Required action:
Please state the number of lines in the entries below where the word "Gala" appears. Include nothing else.

Records shown:
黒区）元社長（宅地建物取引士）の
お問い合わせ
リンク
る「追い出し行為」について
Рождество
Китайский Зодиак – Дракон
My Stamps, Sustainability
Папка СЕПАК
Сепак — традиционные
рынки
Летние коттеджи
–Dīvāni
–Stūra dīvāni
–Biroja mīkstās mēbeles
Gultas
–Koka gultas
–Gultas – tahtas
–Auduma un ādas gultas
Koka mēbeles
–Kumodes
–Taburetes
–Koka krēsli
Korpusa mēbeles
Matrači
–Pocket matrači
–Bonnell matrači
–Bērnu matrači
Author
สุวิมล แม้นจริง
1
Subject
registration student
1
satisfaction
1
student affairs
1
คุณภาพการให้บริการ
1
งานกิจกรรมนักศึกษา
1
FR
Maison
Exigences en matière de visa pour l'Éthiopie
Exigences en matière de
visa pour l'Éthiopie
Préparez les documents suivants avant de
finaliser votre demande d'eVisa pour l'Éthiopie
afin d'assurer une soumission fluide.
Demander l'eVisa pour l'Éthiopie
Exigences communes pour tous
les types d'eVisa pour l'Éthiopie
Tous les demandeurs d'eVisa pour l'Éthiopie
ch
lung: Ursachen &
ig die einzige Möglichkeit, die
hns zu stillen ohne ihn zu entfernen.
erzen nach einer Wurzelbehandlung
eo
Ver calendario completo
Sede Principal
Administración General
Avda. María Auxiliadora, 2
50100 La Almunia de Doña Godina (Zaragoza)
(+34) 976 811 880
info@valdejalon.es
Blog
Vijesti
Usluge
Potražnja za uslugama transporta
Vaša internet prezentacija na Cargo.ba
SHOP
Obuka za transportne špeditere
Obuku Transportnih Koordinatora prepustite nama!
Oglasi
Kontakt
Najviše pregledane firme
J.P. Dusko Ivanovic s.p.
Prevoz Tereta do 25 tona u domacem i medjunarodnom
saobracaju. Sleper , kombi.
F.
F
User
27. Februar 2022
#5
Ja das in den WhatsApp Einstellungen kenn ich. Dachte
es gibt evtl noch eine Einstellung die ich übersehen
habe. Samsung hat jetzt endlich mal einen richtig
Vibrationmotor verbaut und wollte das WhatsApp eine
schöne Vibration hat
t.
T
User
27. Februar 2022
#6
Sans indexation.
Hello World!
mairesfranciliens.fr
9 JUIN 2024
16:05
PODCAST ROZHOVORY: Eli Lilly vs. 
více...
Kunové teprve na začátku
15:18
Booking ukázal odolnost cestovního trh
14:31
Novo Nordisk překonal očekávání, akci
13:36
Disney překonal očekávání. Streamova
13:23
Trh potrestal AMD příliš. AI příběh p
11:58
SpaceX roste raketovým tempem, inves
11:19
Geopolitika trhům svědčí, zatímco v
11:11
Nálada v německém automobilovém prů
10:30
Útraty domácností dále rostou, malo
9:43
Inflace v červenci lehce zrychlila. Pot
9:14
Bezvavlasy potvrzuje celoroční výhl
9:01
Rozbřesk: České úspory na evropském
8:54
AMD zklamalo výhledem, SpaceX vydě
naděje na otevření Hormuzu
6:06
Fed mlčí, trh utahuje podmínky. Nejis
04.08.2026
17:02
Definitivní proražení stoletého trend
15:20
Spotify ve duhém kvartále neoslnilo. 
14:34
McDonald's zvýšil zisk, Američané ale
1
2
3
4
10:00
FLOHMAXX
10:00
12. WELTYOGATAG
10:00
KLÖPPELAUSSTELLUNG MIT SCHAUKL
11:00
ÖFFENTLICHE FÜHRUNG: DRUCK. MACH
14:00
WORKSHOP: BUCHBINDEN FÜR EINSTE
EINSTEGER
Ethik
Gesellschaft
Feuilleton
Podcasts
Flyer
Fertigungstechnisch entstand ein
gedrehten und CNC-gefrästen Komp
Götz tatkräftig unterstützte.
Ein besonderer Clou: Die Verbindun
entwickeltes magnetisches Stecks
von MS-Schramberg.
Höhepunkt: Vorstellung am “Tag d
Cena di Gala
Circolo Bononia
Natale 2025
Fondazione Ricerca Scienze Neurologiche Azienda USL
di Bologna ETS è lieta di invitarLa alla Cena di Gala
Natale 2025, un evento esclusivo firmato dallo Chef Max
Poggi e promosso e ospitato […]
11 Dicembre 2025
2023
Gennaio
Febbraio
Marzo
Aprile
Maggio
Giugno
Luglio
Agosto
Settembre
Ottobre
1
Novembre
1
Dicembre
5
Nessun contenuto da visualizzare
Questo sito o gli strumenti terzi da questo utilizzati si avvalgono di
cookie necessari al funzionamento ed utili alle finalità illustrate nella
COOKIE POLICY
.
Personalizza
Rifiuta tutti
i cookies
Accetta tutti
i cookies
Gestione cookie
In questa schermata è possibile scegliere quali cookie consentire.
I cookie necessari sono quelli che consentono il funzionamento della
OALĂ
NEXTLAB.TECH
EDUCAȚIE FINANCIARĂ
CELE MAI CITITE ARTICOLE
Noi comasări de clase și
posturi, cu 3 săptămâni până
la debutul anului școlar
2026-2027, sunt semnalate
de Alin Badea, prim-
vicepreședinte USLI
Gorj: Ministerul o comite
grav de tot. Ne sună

Exercise solution:
2